The computer 7 of FIG. 6 is provided with each component one by one but may be provided with a plurality of the same components. Although one computer 7 is illustrated in FIG. 6, the software may be installed on a plurality of computers, and each of the plurality of computer may execute the same or a different part of the software processing. In this case, it may be in a form of distributed computing where each of the computers communicates with each of the computers through, for example, the network interface 74 to execute the processing. That is, each device (the information processing device or the information processing device which is belonging to the information processing system 1) in the above embodiments may be configured as a system where one or more computers execute the instructions stored in one or more storages to enable functions. Each device may be configured such that the information transmitted from a terminal is processed by one or more computers provided on a cloud and results of the processing are transmitted to the terminal.

Various arithmetic operations of each device (the information processing device or the information processing device which is belonging to the information processing system 1) in the above embodiments may be executed in parallel processing using one or more processors or using a plurality of computers over a network. The various arithmetic operations may be allocated to a plurality of arithmetic cores in the processor and executed in parallel processing. Some or all the processes, means, or the like of the present disclosure may be implemented by at least one of the processors or the storage devices provided on a cloud that can communicate with the computer 7 via a network. Thus, each device in the above embodiments may be in a form of parallel computing by one or more computers.

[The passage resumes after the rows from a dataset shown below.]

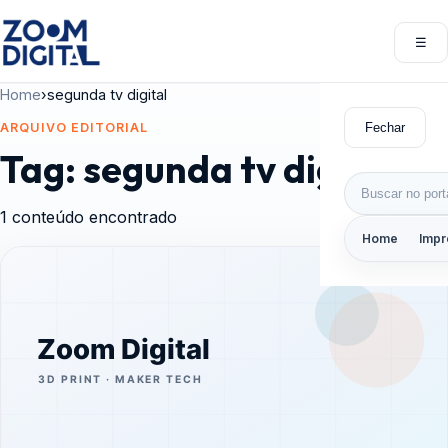
Pular para o conteúdo
☰
Abri
Home
›
segunda tv digital
Fechar
ARQUIVO EDITORIAL
Tag:
segunda tv digital
Buscar por:
1 conteúdo encontrado
Home
Impr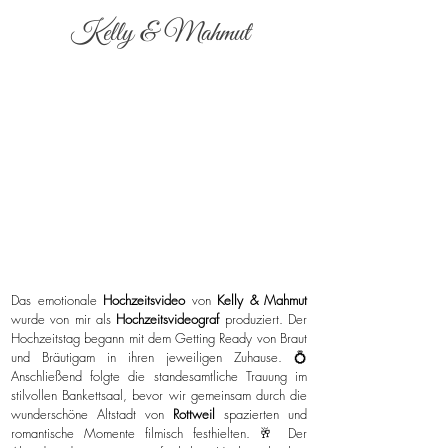
Kelly & Mahmut
Das emotionale
Hochzeitsvideo
von
Kelly & Mahmut
wurde von mir als
Hochzeitsvideograf
produziert. Der
Hochzeitstag begann mit dem Getting Ready von Braut
und Bräutigam in ihren jeweiligen Zuhause. 💍
Anschließend folgte die standesamtliche Trauung im
stilvollen Bankettsaal, bevor wir gemeinsam durch die
wunderschöne Altstadt von
Rottweil
spazierten und
romantische Momente filmisch festhielten. 🥂 Der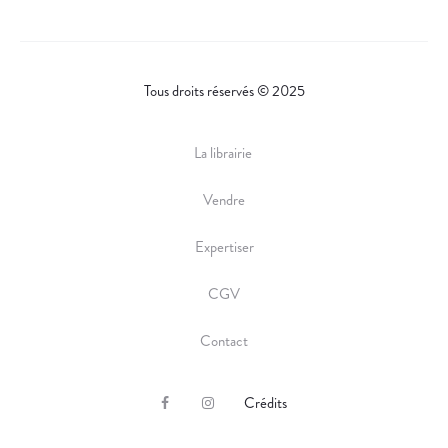
Tous droits réservés © 2025
La librairie
Vendre
Expertiser
CGV
Contact
Crédits
F
I
a
n
c
s
e
t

The processor 71 may be an electronic circuit (such as, for example, a processor, processing circuitry, processing circuitry, CPU, GPU, FPGA, or ASIC) that executes at least controlling the computer or arithmetic calculations. The processor 71 may also be, for example, a general-purpose processing circuit, a dedicated processing circuit designed to perform specific operations, or a semiconductor device which includes both the general-purpose processing circuit and the dedicated processing circuit. Further, the processor 71 may also include, for example, an optical circuit or an arithmetic function based on quantum computing.

The processor 71 may execute an arithmetic processing based on data and/or a software input from, for example, each device of the internal configuration of the computer 7, and may output an arithmetic result and a control signal, for example, to each device. The processor 71 may control each component of the computer 7 by executing, for example, an OS (Operating System), or an application of the computer 7.

Each device (the information processing device or the information processing device which is belonging to the information processing system 1) in the above embodiments may be enabled by one or more processors 71. The processor 71 may refer to one or more electronic circuits located on one chip, or one or more electronic circuitries arranged on two or more chips or devices. In the case of a plurality of electronic circuitries are used, each electronic circuit may communicate by wired or wireless.

The main storage device 72 may store, for example, instructions to be executed by the processor 71 or various data, and the information stored in the main storage device 72 may be read out by the processor 71. The auxiliary storage device 73 is a storage device other than the main storage device 72. These storage devices shall mean any electronic component capable of storing electronic information and may be a semiconductor memory. The semiconductor memory may be either a volatile or non-volatile memory. The storage device for storing various data or the like in each device (the information processing device or the information processing device which is belonging to the information processing system 1) in the above embodiments may be enabled by the main storage device 72 or the auxiliary storage device 73 or may be implemented by a built-in memory built into the processor 71. For example, the storages in the above embodiments may be implemented in the main storage device 72 or the auxiliary storage device 73.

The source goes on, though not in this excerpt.